Report from Pew conference: "Election Day Went Smoothly but Trouble Spots Remail, Survey Shows"

This story from MarketWatch summarizes the presentation that Charles Stewart made at the Pew event, talking about some of the early results from the election performance survey that Charles ran during this fall’s presidential election.

Note that the survey found, quoted from the MarketWatch story:

— On Election Day, African American voters waited more than twice as long to vote (29 minutes) than all other voters, who reported an average wait time of 13 minutes to vote.
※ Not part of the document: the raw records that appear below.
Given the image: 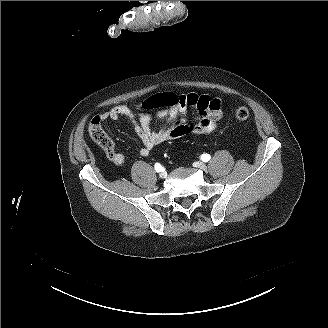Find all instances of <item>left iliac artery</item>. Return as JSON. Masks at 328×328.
<instances>
[{
  "mask_svg": "<svg viewBox=\"0 0 328 328\" xmlns=\"http://www.w3.org/2000/svg\"><path fill=\"white\" fill-rule=\"evenodd\" d=\"M211 156L209 154H202L201 155V160L204 162H208L210 160Z\"/></svg>",
  "mask_w": 328,
  "mask_h": 328,
  "instance_id": "1",
  "label": "left iliac artery"
}]
</instances>
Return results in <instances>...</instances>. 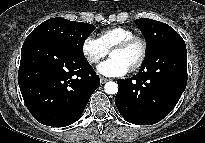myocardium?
<instances>
[{
	"instance_id": "myocardium-1",
	"label": "myocardium",
	"mask_w": 205,
	"mask_h": 143,
	"mask_svg": "<svg viewBox=\"0 0 205 143\" xmlns=\"http://www.w3.org/2000/svg\"><path fill=\"white\" fill-rule=\"evenodd\" d=\"M134 44H138L140 46V56L138 60L129 68V71L134 72L141 68V66L144 64L146 57H147V52H148V45L146 40L141 37L134 35L130 38H127L117 44H115L111 49H110V54L115 51V50H125L131 47Z\"/></svg>"
}]
</instances>
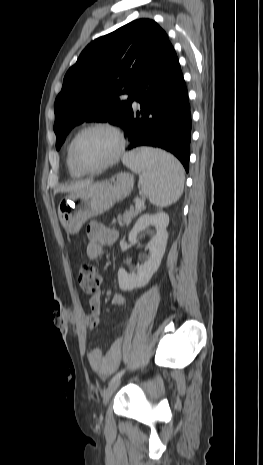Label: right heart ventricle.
I'll return each mask as SVG.
<instances>
[{
    "mask_svg": "<svg viewBox=\"0 0 263 465\" xmlns=\"http://www.w3.org/2000/svg\"><path fill=\"white\" fill-rule=\"evenodd\" d=\"M69 146H70V144L67 146V150H66V159H65L67 169H68L69 174H70L71 177H73V178H80V177H82L84 174L81 173V172H79V171L74 167V165L72 164L71 159H70V154H69Z\"/></svg>",
    "mask_w": 263,
    "mask_h": 465,
    "instance_id": "e07e8e85",
    "label": "right heart ventricle"
}]
</instances>
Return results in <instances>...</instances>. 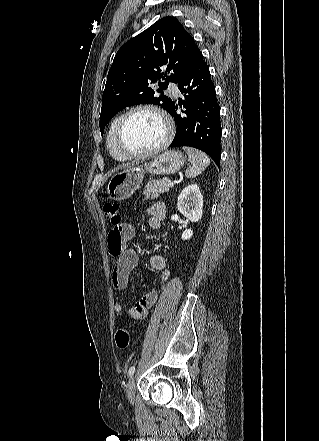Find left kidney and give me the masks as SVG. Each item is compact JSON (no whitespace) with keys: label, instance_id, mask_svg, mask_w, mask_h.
<instances>
[{"label":"left kidney","instance_id":"5707ae66","mask_svg":"<svg viewBox=\"0 0 319 441\" xmlns=\"http://www.w3.org/2000/svg\"><path fill=\"white\" fill-rule=\"evenodd\" d=\"M177 208L191 222H197L203 214V196L197 184L185 187L180 193ZM193 236L192 229H186L182 233V240H189Z\"/></svg>","mask_w":319,"mask_h":441}]
</instances>
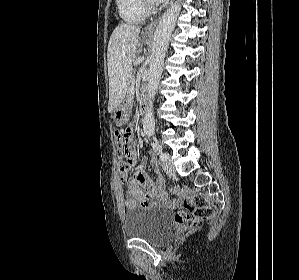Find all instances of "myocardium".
I'll list each match as a JSON object with an SVG mask.
<instances>
[{
  "label": "myocardium",
  "instance_id": "f54148a6",
  "mask_svg": "<svg viewBox=\"0 0 299 280\" xmlns=\"http://www.w3.org/2000/svg\"><path fill=\"white\" fill-rule=\"evenodd\" d=\"M141 4L148 13L156 10V6L152 0H141Z\"/></svg>",
  "mask_w": 299,
  "mask_h": 280
}]
</instances>
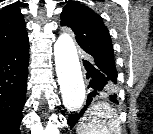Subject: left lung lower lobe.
Wrapping results in <instances>:
<instances>
[{"label": "left lung lower lobe", "mask_w": 153, "mask_h": 134, "mask_svg": "<svg viewBox=\"0 0 153 134\" xmlns=\"http://www.w3.org/2000/svg\"><path fill=\"white\" fill-rule=\"evenodd\" d=\"M83 65L86 69V78L89 80L88 88H90V93L84 108L80 112L69 116L68 120L70 128H72L82 117L92 100L100 94L106 93L113 102H117L115 91H108V86L117 81L116 69L108 67L106 64L95 58L83 60Z\"/></svg>", "instance_id": "1"}]
</instances>
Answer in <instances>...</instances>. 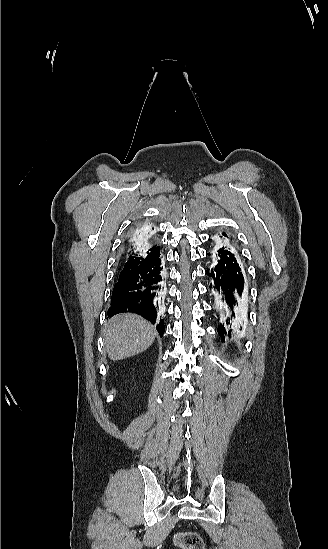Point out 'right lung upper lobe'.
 <instances>
[{"label":"right lung upper lobe","instance_id":"right-lung-upper-lobe-1","mask_svg":"<svg viewBox=\"0 0 328 549\" xmlns=\"http://www.w3.org/2000/svg\"><path fill=\"white\" fill-rule=\"evenodd\" d=\"M160 253L156 229L148 224L137 225L129 234V242L125 245L120 257V277H125L137 270L141 264L151 260Z\"/></svg>","mask_w":328,"mask_h":549}]
</instances>
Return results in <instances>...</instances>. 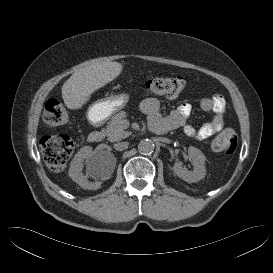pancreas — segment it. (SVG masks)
Returning a JSON list of instances; mask_svg holds the SVG:
<instances>
[{"label":"pancreas","instance_id":"pancreas-1","mask_svg":"<svg viewBox=\"0 0 273 273\" xmlns=\"http://www.w3.org/2000/svg\"><path fill=\"white\" fill-rule=\"evenodd\" d=\"M126 117V112L121 111L115 114L109 121L105 134L110 142L122 140L130 135L128 131H125L126 127L123 125Z\"/></svg>","mask_w":273,"mask_h":273}]
</instances>
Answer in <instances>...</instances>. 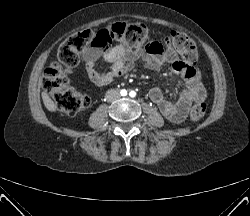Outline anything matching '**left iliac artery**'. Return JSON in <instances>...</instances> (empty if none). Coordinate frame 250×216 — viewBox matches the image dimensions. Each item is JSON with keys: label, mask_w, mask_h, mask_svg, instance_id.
Segmentation results:
<instances>
[{"label": "left iliac artery", "mask_w": 250, "mask_h": 216, "mask_svg": "<svg viewBox=\"0 0 250 216\" xmlns=\"http://www.w3.org/2000/svg\"><path fill=\"white\" fill-rule=\"evenodd\" d=\"M129 95H130V97H135L136 93H135V91H131V92L129 93Z\"/></svg>", "instance_id": "44dca946"}]
</instances>
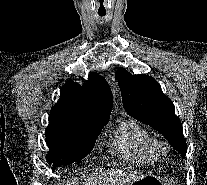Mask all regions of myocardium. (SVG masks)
Returning <instances> with one entry per match:
<instances>
[{
  "instance_id": "myocardium-1",
  "label": "myocardium",
  "mask_w": 207,
  "mask_h": 185,
  "mask_svg": "<svg viewBox=\"0 0 207 185\" xmlns=\"http://www.w3.org/2000/svg\"><path fill=\"white\" fill-rule=\"evenodd\" d=\"M159 148H160L162 153L168 152V145H166L165 143H160Z\"/></svg>"
}]
</instances>
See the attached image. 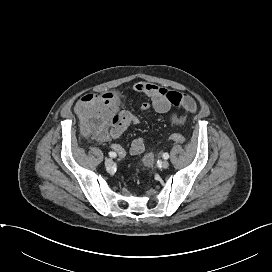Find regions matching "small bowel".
I'll return each instance as SVG.
<instances>
[{
    "label": "small bowel",
    "mask_w": 272,
    "mask_h": 272,
    "mask_svg": "<svg viewBox=\"0 0 272 272\" xmlns=\"http://www.w3.org/2000/svg\"><path fill=\"white\" fill-rule=\"evenodd\" d=\"M133 88L136 93L145 95L150 99V102L142 104V111L152 108L157 113L169 114V120L175 127H184L190 115L197 109V104L192 97L178 91L168 90L164 87L143 81L135 83ZM173 108H177L180 112H173ZM121 117L120 122L112 125L108 131L98 136L100 141L107 142L120 137L129 126L135 125L139 121L134 114L128 111L122 112ZM111 147L117 152L120 158L126 155V151L121 145L112 143ZM144 149L143 139L136 138L131 141L129 148L131 154H141Z\"/></svg>",
    "instance_id": "1"
}]
</instances>
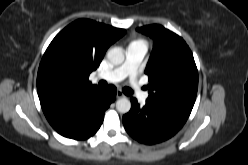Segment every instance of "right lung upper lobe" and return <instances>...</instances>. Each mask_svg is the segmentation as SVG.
I'll return each instance as SVG.
<instances>
[{
	"label": "right lung upper lobe",
	"instance_id": "obj_1",
	"mask_svg": "<svg viewBox=\"0 0 248 165\" xmlns=\"http://www.w3.org/2000/svg\"><path fill=\"white\" fill-rule=\"evenodd\" d=\"M126 31L88 19L65 27L52 40L41 60L37 91L46 118L73 110L101 89L88 80L108 47Z\"/></svg>",
	"mask_w": 248,
	"mask_h": 165
}]
</instances>
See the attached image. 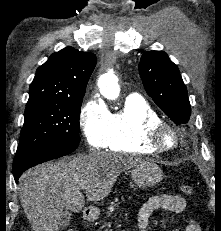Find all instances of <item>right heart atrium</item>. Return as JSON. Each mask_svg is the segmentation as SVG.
<instances>
[{
    "label": "right heart atrium",
    "mask_w": 221,
    "mask_h": 231,
    "mask_svg": "<svg viewBox=\"0 0 221 231\" xmlns=\"http://www.w3.org/2000/svg\"><path fill=\"white\" fill-rule=\"evenodd\" d=\"M111 113L96 97L90 98L82 107L80 126L87 143L94 149L105 146L108 137Z\"/></svg>",
    "instance_id": "d8ad5b80"
}]
</instances>
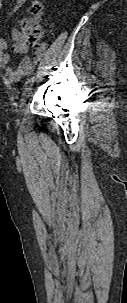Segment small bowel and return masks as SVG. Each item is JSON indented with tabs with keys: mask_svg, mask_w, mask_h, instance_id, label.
<instances>
[{
	"mask_svg": "<svg viewBox=\"0 0 127 303\" xmlns=\"http://www.w3.org/2000/svg\"><path fill=\"white\" fill-rule=\"evenodd\" d=\"M27 0H15L13 6L8 11L11 14L17 11L21 6H23ZM2 9V0H0V10ZM12 36L15 39L13 44V51L17 54H25L28 51V46L20 39L19 31L14 29ZM8 49L7 40L1 35L0 32V67L4 68L5 75L14 82L21 81L25 76H27L37 64V62L44 56L46 52V44L41 43L35 46L32 57H24L18 66H9L11 56L6 52Z\"/></svg>",
	"mask_w": 127,
	"mask_h": 303,
	"instance_id": "1",
	"label": "small bowel"
}]
</instances>
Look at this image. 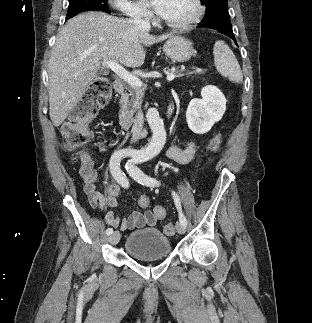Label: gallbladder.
I'll return each mask as SVG.
<instances>
[{"label":"gallbladder","instance_id":"obj_1","mask_svg":"<svg viewBox=\"0 0 312 323\" xmlns=\"http://www.w3.org/2000/svg\"><path fill=\"white\" fill-rule=\"evenodd\" d=\"M102 74H104V76H107L108 74L107 70H103Z\"/></svg>","mask_w":312,"mask_h":323}]
</instances>
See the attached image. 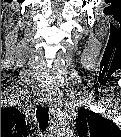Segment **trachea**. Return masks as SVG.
Segmentation results:
<instances>
[{
    "mask_svg": "<svg viewBox=\"0 0 121 137\" xmlns=\"http://www.w3.org/2000/svg\"><path fill=\"white\" fill-rule=\"evenodd\" d=\"M36 116L40 128L45 129L49 121L48 108L37 106Z\"/></svg>",
    "mask_w": 121,
    "mask_h": 137,
    "instance_id": "1",
    "label": "trachea"
}]
</instances>
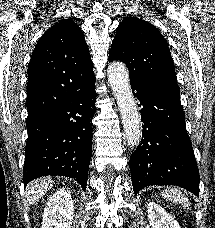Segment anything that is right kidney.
Masks as SVG:
<instances>
[{
    "instance_id": "obj_1",
    "label": "right kidney",
    "mask_w": 215,
    "mask_h": 228,
    "mask_svg": "<svg viewBox=\"0 0 215 228\" xmlns=\"http://www.w3.org/2000/svg\"><path fill=\"white\" fill-rule=\"evenodd\" d=\"M74 204L68 188H60L46 202L41 228H71Z\"/></svg>"
}]
</instances>
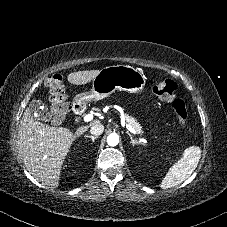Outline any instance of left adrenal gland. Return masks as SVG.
I'll return each mask as SVG.
<instances>
[{
	"instance_id": "obj_1",
	"label": "left adrenal gland",
	"mask_w": 227,
	"mask_h": 227,
	"mask_svg": "<svg viewBox=\"0 0 227 227\" xmlns=\"http://www.w3.org/2000/svg\"><path fill=\"white\" fill-rule=\"evenodd\" d=\"M126 133H127L128 136L130 137V139H131L130 142H131L133 145L138 144V143L133 139L132 135H131L128 131H126Z\"/></svg>"
}]
</instances>
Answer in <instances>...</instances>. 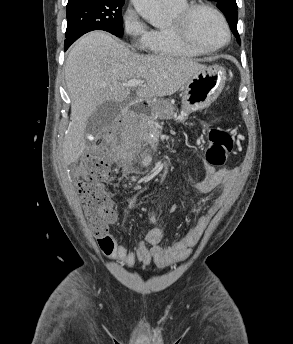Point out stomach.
<instances>
[{
    "label": "stomach",
    "mask_w": 293,
    "mask_h": 344,
    "mask_svg": "<svg viewBox=\"0 0 293 344\" xmlns=\"http://www.w3.org/2000/svg\"><path fill=\"white\" fill-rule=\"evenodd\" d=\"M225 85V71L218 65H211L198 71L182 87V115L204 109L220 95ZM147 105L152 114L161 119L175 117L174 106L164 100H149Z\"/></svg>",
    "instance_id": "stomach-1"
}]
</instances>
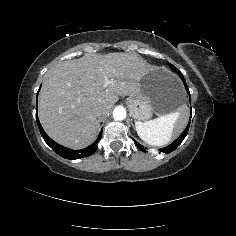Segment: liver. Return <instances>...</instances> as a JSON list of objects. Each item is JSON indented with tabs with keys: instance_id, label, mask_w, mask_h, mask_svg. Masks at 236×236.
I'll return each mask as SVG.
<instances>
[{
	"instance_id": "6515ba94",
	"label": "liver",
	"mask_w": 236,
	"mask_h": 236,
	"mask_svg": "<svg viewBox=\"0 0 236 236\" xmlns=\"http://www.w3.org/2000/svg\"><path fill=\"white\" fill-rule=\"evenodd\" d=\"M146 63L134 53H86L51 67L38 94V119L58 144L81 150L96 139L100 124L94 112L107 115L120 94L135 96L148 73ZM110 80L101 91L104 76Z\"/></svg>"
}]
</instances>
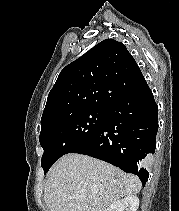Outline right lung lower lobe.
Listing matches in <instances>:
<instances>
[{"instance_id":"obj_1","label":"right lung lower lobe","mask_w":179,"mask_h":211,"mask_svg":"<svg viewBox=\"0 0 179 211\" xmlns=\"http://www.w3.org/2000/svg\"><path fill=\"white\" fill-rule=\"evenodd\" d=\"M158 107L146 80L117 100L97 133L71 153L85 154L137 175L145 186L155 152Z\"/></svg>"}]
</instances>
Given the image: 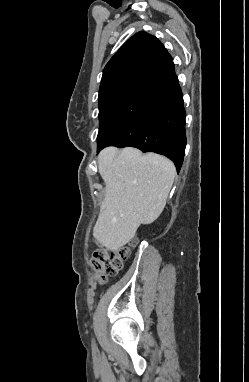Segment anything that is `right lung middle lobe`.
I'll use <instances>...</instances> for the list:
<instances>
[{
	"label": "right lung middle lobe",
	"mask_w": 249,
	"mask_h": 382,
	"mask_svg": "<svg viewBox=\"0 0 249 382\" xmlns=\"http://www.w3.org/2000/svg\"><path fill=\"white\" fill-rule=\"evenodd\" d=\"M150 104L141 99H124L99 108L98 147L128 127Z\"/></svg>",
	"instance_id": "obj_1"
}]
</instances>
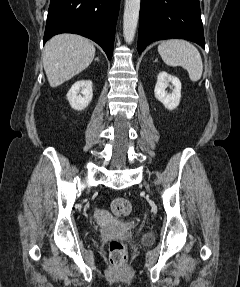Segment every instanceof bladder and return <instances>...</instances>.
Segmentation results:
<instances>
[{
	"mask_svg": "<svg viewBox=\"0 0 240 287\" xmlns=\"http://www.w3.org/2000/svg\"><path fill=\"white\" fill-rule=\"evenodd\" d=\"M143 239H144V241H146V242L150 241V240H151V234H150L149 232H145V233L143 234Z\"/></svg>",
	"mask_w": 240,
	"mask_h": 287,
	"instance_id": "1",
	"label": "bladder"
}]
</instances>
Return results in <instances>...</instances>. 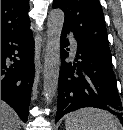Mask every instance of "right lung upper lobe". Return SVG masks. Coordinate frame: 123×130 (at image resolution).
Returning a JSON list of instances; mask_svg holds the SVG:
<instances>
[{
    "label": "right lung upper lobe",
    "mask_w": 123,
    "mask_h": 130,
    "mask_svg": "<svg viewBox=\"0 0 123 130\" xmlns=\"http://www.w3.org/2000/svg\"><path fill=\"white\" fill-rule=\"evenodd\" d=\"M29 0H1V35L29 29Z\"/></svg>",
    "instance_id": "obj_1"
}]
</instances>
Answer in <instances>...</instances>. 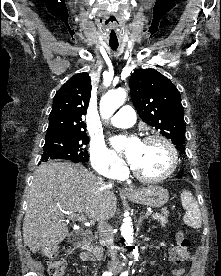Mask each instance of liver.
Masks as SVG:
<instances>
[{
	"label": "liver",
	"mask_w": 221,
	"mask_h": 276,
	"mask_svg": "<svg viewBox=\"0 0 221 276\" xmlns=\"http://www.w3.org/2000/svg\"><path fill=\"white\" fill-rule=\"evenodd\" d=\"M117 200L111 186L83 165L41 164L34 173L23 222L24 244L36 253L56 248L70 235L65 218L84 213L91 221L111 219ZM69 214H67V213Z\"/></svg>",
	"instance_id": "liver-1"
}]
</instances>
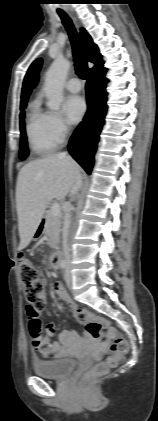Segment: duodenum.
Listing matches in <instances>:
<instances>
[{
	"label": "duodenum",
	"mask_w": 158,
	"mask_h": 421,
	"mask_svg": "<svg viewBox=\"0 0 158 421\" xmlns=\"http://www.w3.org/2000/svg\"><path fill=\"white\" fill-rule=\"evenodd\" d=\"M61 262H62L61 252L60 251L54 252L50 260L52 268L57 269L60 266Z\"/></svg>",
	"instance_id": "obj_1"
}]
</instances>
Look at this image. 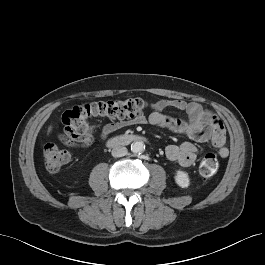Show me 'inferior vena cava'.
<instances>
[{"instance_id":"obj_1","label":"inferior vena cava","mask_w":265,"mask_h":265,"mask_svg":"<svg viewBox=\"0 0 265 265\" xmlns=\"http://www.w3.org/2000/svg\"><path fill=\"white\" fill-rule=\"evenodd\" d=\"M111 154L113 157L125 156L127 154V148L123 147V146H117V147L112 149Z\"/></svg>"}]
</instances>
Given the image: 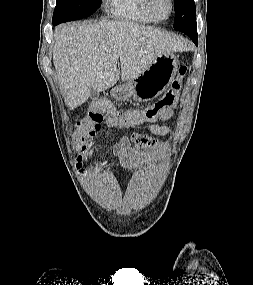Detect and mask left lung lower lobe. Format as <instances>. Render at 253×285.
I'll return each mask as SVG.
<instances>
[{"label": "left lung lower lobe", "mask_w": 253, "mask_h": 285, "mask_svg": "<svg viewBox=\"0 0 253 285\" xmlns=\"http://www.w3.org/2000/svg\"><path fill=\"white\" fill-rule=\"evenodd\" d=\"M184 33L187 34L193 40L195 45H197L198 43L197 26L185 30Z\"/></svg>", "instance_id": "0a47b994"}]
</instances>
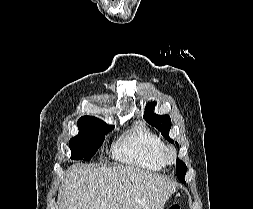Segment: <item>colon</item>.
Returning a JSON list of instances; mask_svg holds the SVG:
<instances>
[{"instance_id":"colon-1","label":"colon","mask_w":253,"mask_h":209,"mask_svg":"<svg viewBox=\"0 0 253 209\" xmlns=\"http://www.w3.org/2000/svg\"><path fill=\"white\" fill-rule=\"evenodd\" d=\"M167 209H181L180 206L178 204H171L169 205V207Z\"/></svg>"}]
</instances>
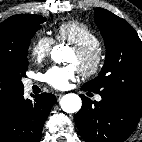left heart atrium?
<instances>
[{
  "mask_svg": "<svg viewBox=\"0 0 142 142\" xmlns=\"http://www.w3.org/2000/svg\"><path fill=\"white\" fill-rule=\"evenodd\" d=\"M76 67L74 65L53 66L44 74V80L57 90H65L76 78Z\"/></svg>",
  "mask_w": 142,
  "mask_h": 142,
  "instance_id": "obj_1",
  "label": "left heart atrium"
}]
</instances>
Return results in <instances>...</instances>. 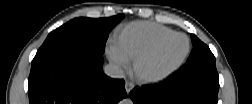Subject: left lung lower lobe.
I'll list each match as a JSON object with an SVG mask.
<instances>
[{"label": "left lung lower lobe", "instance_id": "left-lung-lower-lobe-1", "mask_svg": "<svg viewBox=\"0 0 252 104\" xmlns=\"http://www.w3.org/2000/svg\"><path fill=\"white\" fill-rule=\"evenodd\" d=\"M219 78L216 67L180 69L158 85L135 87L134 104H217Z\"/></svg>", "mask_w": 252, "mask_h": 104}]
</instances>
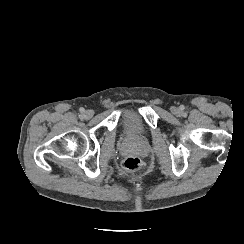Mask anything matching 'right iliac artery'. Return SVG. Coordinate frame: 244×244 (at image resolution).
I'll return each mask as SVG.
<instances>
[{
	"mask_svg": "<svg viewBox=\"0 0 244 244\" xmlns=\"http://www.w3.org/2000/svg\"><path fill=\"white\" fill-rule=\"evenodd\" d=\"M80 112L83 113L84 112V108H80Z\"/></svg>",
	"mask_w": 244,
	"mask_h": 244,
	"instance_id": "82829eb1",
	"label": "right iliac artery"
}]
</instances>
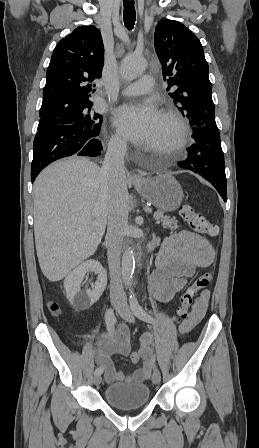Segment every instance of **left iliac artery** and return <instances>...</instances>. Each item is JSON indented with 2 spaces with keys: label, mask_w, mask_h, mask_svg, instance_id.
I'll return each instance as SVG.
<instances>
[{
  "label": "left iliac artery",
  "mask_w": 259,
  "mask_h": 448,
  "mask_svg": "<svg viewBox=\"0 0 259 448\" xmlns=\"http://www.w3.org/2000/svg\"><path fill=\"white\" fill-rule=\"evenodd\" d=\"M129 291H130V297H129L130 308L132 312L135 314V316L140 320H143L151 324H155L154 318H152L139 304L132 287H129Z\"/></svg>",
  "instance_id": "obj_1"
}]
</instances>
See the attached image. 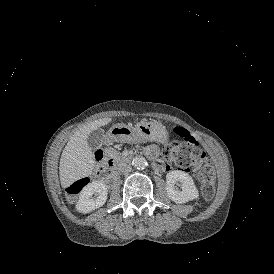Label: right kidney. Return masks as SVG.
I'll return each instance as SVG.
<instances>
[{"label":"right kidney","mask_w":274,"mask_h":274,"mask_svg":"<svg viewBox=\"0 0 274 274\" xmlns=\"http://www.w3.org/2000/svg\"><path fill=\"white\" fill-rule=\"evenodd\" d=\"M107 199V186L100 181L87 184L80 192L77 210L87 213L101 207Z\"/></svg>","instance_id":"1"}]
</instances>
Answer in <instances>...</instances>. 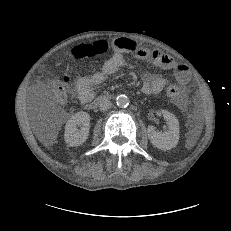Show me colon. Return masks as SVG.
I'll return each instance as SVG.
<instances>
[{
	"label": "colon",
	"mask_w": 231,
	"mask_h": 231,
	"mask_svg": "<svg viewBox=\"0 0 231 231\" xmlns=\"http://www.w3.org/2000/svg\"><path fill=\"white\" fill-rule=\"evenodd\" d=\"M111 49L110 43L107 41H99L94 43L88 49H86L82 54L90 56H102L108 53ZM53 88L52 96L58 102H63L66 99L67 85L70 82L69 77L65 76L61 80L57 77L53 78ZM167 93L174 97L178 94V88L176 86H169Z\"/></svg>",
	"instance_id": "colon-1"
}]
</instances>
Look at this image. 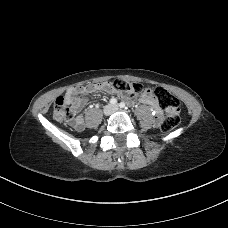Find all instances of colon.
Segmentation results:
<instances>
[{
  "mask_svg": "<svg viewBox=\"0 0 228 228\" xmlns=\"http://www.w3.org/2000/svg\"><path fill=\"white\" fill-rule=\"evenodd\" d=\"M105 84L110 85L115 92L125 96L137 97L151 92L150 88L139 82L116 80L114 82H105ZM94 86L96 87L97 84H94ZM152 92L160 105L166 110V116L162 122L161 129L164 132H170L180 122L181 109L178 99L163 87H155ZM53 116L60 123H69L75 120V111L65 101L64 97H58L54 103Z\"/></svg>",
  "mask_w": 228,
  "mask_h": 228,
  "instance_id": "1",
  "label": "colon"
}]
</instances>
Early voters said they had to wait an average of 20 minutes to vote, but African Americans again reported an average wait time more than twice as long — 43 minutes;
— Only 61 percent of absentee voters said they were very confident their vote was counted as cast, compared to 75 percent of Election Day voters;
— Among those who did not vote, eight percent said they had requested an absentee ballot but it never arrived, 16 percent had registration problems and 10 percent could not find their polling place;
— Almost everyone surveyed said they had at least one form of government ID. Hispanics said they were asked to show ID more often than whites or African Americans in states that require ID;
— More than half of the states require no ID to vote, yet 12 percent of voters in these states not requiring ID said they were asked to present an ID. Meanwhile, in states that require a photo ID, 20 percent of voters said they were never asked for one.